**YOUR OBJECTIVE:** For every line in the records below that contains the word "novom", add one to a count, and report only that count.
************
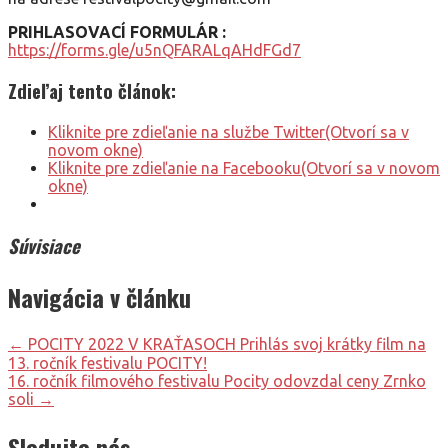
PRIHLASOVACÍ FORMULÁR :
https://forms.gle/u5nQFARALqAHdFGd7
Zdieľaj tento článok:
Kliknite pre zdieľanie na službe Twitter(Otvorí sa v
novom okne)
Kliknite pre zdieľanie na Facebooku(Otvorí sa v novom
okne)
Súvisiace
Navigácia v článku
← POCITY 2022 V KRAŤASOCH Prihlás svoj krátky film na
13. ročník festivalu POCITY!
16. ročník filmového festivalu Pocity odovzdal ceny Zrnko
soli →
Sledujte nás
************
**REPLY TO THE EXERCISE:** 2